I lost a friend of almost 30 years just a few weeks ago. She suffered from Crohn’s disease her entire adult life, and cancer these last seven years. She was a fighter in all respects, and one of those people who told doctors just how things were going to go down. When hospitalized 18 months ago from a complication we all thought would end her life, she repeatedly told her caregivers (in fact, anyone within earshot) that death would not be happening just yet. I don’t think any of us believed her –I said my final goodbye– but there she was, a couple of months later, back at home and work.
During that hospital stay, while flooded by a cocktail of drugs, Carla brought up the unlikelihood of our friendship. She never remembered the conversation, but I’m grateful for it because I knew what she meant. Most of our years together were spent living in distant cities. We didn’t share a circle of friends or plan vacations. We had long periods, years even, when our lives went off in different directions and we wouldn’t lay eyes on one another. But we always stayed in touch –old-school, over the phone, like teenagers. Carla always called, and, for 30 years, we talked.
I remember one call in 2002. Carla stood at the precipice of launching her comedy film festival, but had suddenly stalled out because of some serious jitters. I listened about the trepidation she felt in producing such an enormous project; her fears over the unknown; her questioning what it was she was trying to accomplish. When she was finished talking, I did what any good friend would have done: I lovingly gave her a big shove towards the edge of the cliff she was staring down. Fortunately, she jumped, and went on to premiere her festival, thanking me later for the push. Little did either of us know that 15 years later she’d be returning the favor.
Carla was moved to palliative care a few days before she died. I flew in to see her, and this time I knew it was goodbye. Her mother, an 89-year old fiery beauty, taped a picture of her daughter on the wall directly across from her bed. It is a striking black and white photo that depicts a woman –a much healthier woman– in the prime of her life, with eyes full of wisdom and wit. Her mother told me that when she first showed her daughter the picture and asked her permission to put it up, Carla winced, unable to look at an image of herself that so contradicted her current state. Scolding her daughter, she firmly reminded Carla that her failing body did not represent who she was inside. Just as her own 89-year old wrinkled, confined-to-a-walker body, did not represent who she was inside. Who we are inside, she insisted, can never disappear. It was a breathtaking moment. And though I knew she was talking to her daughter, her words permeated every cell of my being.

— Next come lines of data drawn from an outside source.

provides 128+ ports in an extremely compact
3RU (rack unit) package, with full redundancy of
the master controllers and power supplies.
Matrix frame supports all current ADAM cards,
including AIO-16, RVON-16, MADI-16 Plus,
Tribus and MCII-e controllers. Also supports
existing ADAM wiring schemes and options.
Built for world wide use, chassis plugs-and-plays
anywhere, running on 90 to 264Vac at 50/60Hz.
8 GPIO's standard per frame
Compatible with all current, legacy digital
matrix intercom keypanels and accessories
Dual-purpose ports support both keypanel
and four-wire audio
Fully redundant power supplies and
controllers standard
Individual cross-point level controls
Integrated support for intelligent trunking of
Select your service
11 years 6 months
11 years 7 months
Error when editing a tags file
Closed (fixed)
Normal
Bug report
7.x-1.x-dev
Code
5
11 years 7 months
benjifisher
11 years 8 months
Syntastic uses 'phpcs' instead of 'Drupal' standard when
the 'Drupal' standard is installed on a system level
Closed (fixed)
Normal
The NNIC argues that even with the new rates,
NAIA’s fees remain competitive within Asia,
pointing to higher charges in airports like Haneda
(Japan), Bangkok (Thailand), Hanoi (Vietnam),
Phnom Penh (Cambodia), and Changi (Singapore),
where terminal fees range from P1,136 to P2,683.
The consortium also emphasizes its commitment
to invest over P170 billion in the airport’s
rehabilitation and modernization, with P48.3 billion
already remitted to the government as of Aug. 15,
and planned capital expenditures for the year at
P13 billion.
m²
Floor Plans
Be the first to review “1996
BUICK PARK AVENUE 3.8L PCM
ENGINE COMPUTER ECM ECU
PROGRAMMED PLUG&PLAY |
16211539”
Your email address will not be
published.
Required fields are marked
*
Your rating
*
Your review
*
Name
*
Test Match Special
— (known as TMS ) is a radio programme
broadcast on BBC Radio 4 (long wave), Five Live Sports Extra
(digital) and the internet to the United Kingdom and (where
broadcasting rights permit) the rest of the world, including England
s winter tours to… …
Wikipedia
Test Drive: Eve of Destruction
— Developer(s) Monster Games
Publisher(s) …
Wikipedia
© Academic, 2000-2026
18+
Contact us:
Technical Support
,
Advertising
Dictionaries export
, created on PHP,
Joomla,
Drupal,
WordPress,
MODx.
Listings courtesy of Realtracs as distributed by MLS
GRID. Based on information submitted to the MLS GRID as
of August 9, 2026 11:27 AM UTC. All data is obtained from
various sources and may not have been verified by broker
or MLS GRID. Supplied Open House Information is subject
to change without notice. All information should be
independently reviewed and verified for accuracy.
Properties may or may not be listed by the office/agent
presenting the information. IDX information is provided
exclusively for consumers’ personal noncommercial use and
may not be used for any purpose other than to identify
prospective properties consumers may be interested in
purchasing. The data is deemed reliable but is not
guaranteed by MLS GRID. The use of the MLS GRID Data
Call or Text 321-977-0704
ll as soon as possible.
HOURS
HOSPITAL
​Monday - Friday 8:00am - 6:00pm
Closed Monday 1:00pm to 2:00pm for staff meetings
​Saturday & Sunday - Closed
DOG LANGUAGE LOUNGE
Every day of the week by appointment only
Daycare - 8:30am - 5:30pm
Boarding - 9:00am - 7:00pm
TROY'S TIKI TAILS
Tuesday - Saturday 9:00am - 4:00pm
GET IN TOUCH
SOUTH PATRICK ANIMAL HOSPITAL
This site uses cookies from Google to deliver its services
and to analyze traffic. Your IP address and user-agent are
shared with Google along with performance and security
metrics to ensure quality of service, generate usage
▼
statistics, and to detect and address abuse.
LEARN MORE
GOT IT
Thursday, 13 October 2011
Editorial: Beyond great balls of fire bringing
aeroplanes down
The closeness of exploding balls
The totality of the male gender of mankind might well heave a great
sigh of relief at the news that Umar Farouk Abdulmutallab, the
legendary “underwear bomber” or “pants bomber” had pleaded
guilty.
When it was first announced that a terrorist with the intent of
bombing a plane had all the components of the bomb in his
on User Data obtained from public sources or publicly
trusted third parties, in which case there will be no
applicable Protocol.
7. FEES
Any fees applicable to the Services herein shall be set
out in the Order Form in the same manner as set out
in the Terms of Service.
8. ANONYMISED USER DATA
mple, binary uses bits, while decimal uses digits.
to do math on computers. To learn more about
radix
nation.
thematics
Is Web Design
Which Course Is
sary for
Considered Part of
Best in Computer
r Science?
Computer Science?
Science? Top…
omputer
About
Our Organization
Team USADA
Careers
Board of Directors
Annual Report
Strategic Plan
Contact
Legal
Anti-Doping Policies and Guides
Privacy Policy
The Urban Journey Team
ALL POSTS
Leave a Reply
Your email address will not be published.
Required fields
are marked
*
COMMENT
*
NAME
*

I’ve wanted to write about middle-age for a while now. When I turned 50, that desire grew even more potent. But despite my attempts (and there have been many), the topic of mid-life felt unwieldy and vast; I couldn’t externalize the unease I was feeling. What I’ve come to realize over the past few weeks is that Carla gave me a giant push towards the edge of my own cliff by expressing what I have been unable to articulate: the wince. I know the wince she gave her mother and the incongruity she felt of the outside not matching the inside. Though the stakes can’t compare, when I greet myself in the mirror each morning, it’s there –that cringe of displeasure in seeing my fifty years (and the bedsheets) imprinted on my face. I fixate on wrinkles and loose skin –the roadmap of my life—instead of the beauty of my years. I question my relevancy and diminishing value in the world. And I wonder, when did this happen? Why do I judge myself so blindly? How the hell did this superficial, ageist, bully-of-a-wince find her way into my life? Well, I say, no more. I’m calling her out. If she’s going to beat on my spirit, then I’m going to beat back…against the discomfort, the stigma, and my own bad attitude in being a half-century old. For fifty weeks I will tell the truth rather than hide from it. I will lay witness to my own prejudice. I will relish in this milestone and confront everything it has to offer. And if that doesn’t work, I’m calling Carla’s mom.

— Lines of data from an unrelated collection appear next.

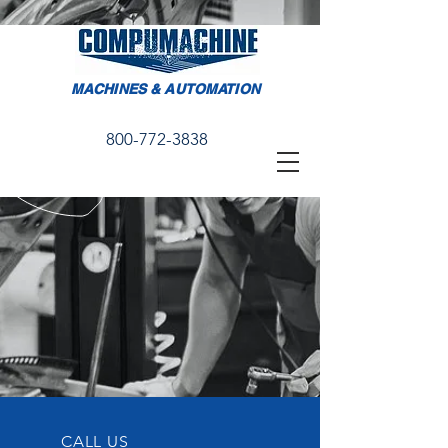
MACHINES & AUTOMATION
800-772-3838
CALL US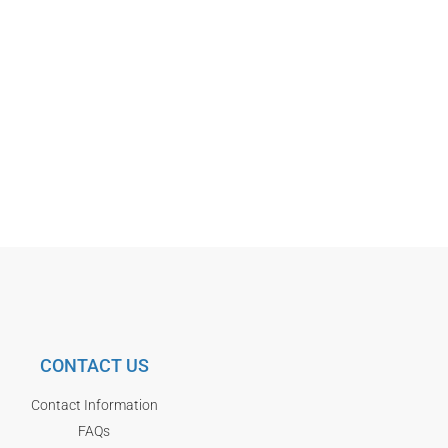
CONTACT US
Contact Information
FAQs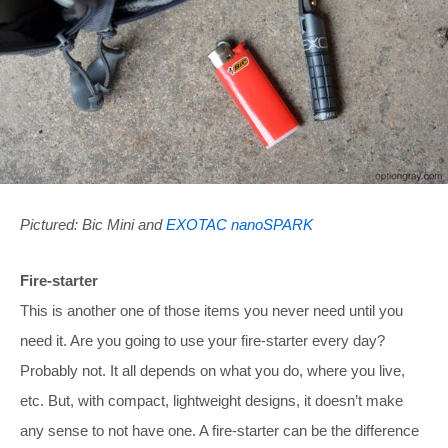
Pictured: Bic Mini and
EXOTAC nanoSPARK
Fire-starter
This is another one of those items you never need until you
need it. Are you going to use your fire-starter every day?
Probably not. It all depends on what you do, where you live,
etc. But, with compact, lightweight designs, it doesn’t make
any sense to not have one. A fire-starter can be the difference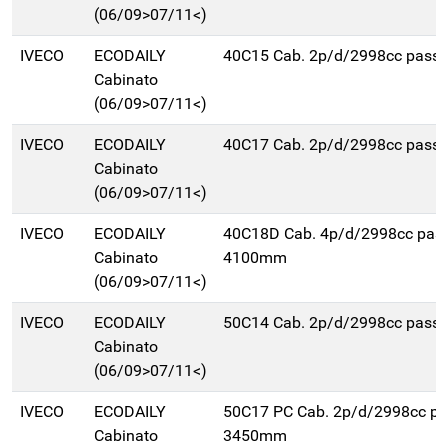
(06/09>07/11<)
IVECO
ECODAILY
40C15 Cab. 2p/d/2998cc pas
Cabinato
(06/09>07/11<)
IVECO
ECODAILY
40C17 Cab. 2p/d/2998cc pas
Cabinato
(06/09>07/11<)
IVECO
ECODAILY
40C18D Cab. 4p/d/2998cc pas
Cabinato
4100mm
(06/09>07/11<)
IVECO
ECODAILY
50C14 Cab. 2p/d/2998cc pas
Cabinato
(06/09>07/11<)
IVECO
ECODAILY
50C17 PC Cab. 2p/d/2998cc p
Cabinato
3450mm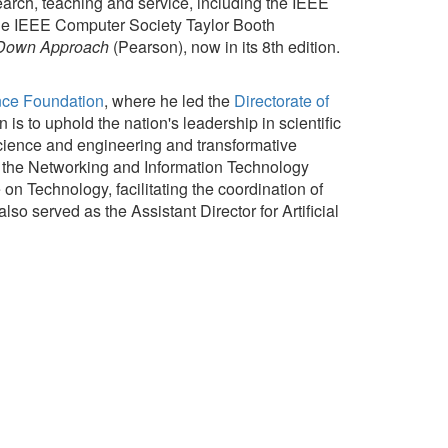
arch, teaching and service, including the IEEE
e IEEE Computer Society Taylor Booth
 Down Approach
(Pearson), now in its 8th edition.
nce Foundation
, where he led the
Directorate of
is to uphold the nation's leadership in scientific
science and engineering and transformative
f the Networking and Information Technology
n Technology, facilitating the coordination of
o served as the Assistant Director for Artificial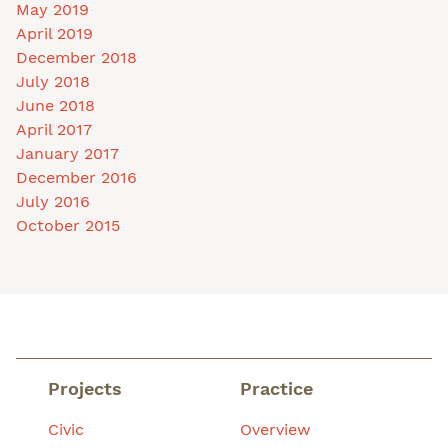
May 2019
April 2019
December 2018
July 2018
June 2018
April 2017
January 2017
December 2016
July 2016
October 2015
Projects
Practice
Civic
Overview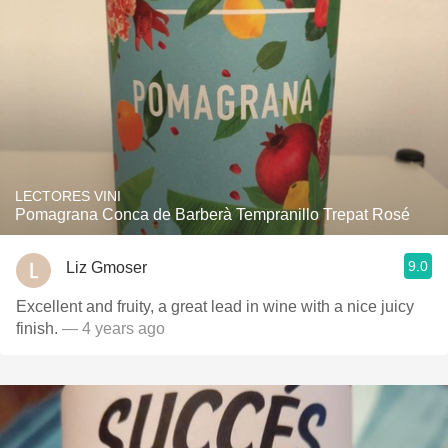
LECTORES VINI
Pomagrana Conca de Barberà Tempranillo Trepat Rosé
9.0
Liz Gmoser
Excellent and fruity, a great lead in wine with a nice juicy
finish.
— 4 years ago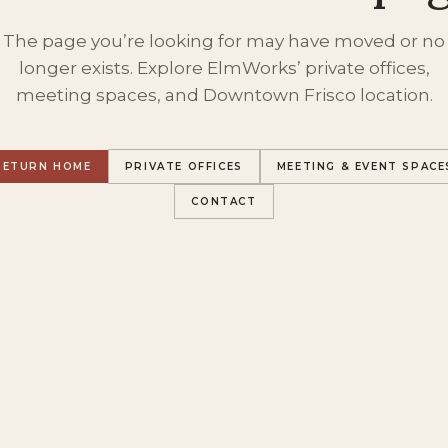
The page you’re looking for may have moved or no
longer exists. Explore ElmWorks’ private offices,
meeting spaces, and Downtown Frisco location.
RETURN HOME
PRIVATE OFFICES
MEETING & EVENT SPACE
CONTACT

**Carla died on August 28, 2017. We met when working at a start-up television station in Toronto, and continued our friendship, collaborating on occasion, for the next three decades. Carla was beyond loyal and so good at picking up the phone. We spent hours talking while I sat in traffic, especially these last few years. Carla truly believed that laughter is the best medicine, and founded the World of Comedy Film Festival in 2003. She was a storyteller, an advocate, and deeply passionate about her friends and large extended family. Above all, she was loved, and will be is missed.
NOTE: This beautiful memoir by Nina Riggs, also taken by cancer, comforted me this past summer. It is gorgeous, funny, smart, and well-worth reading.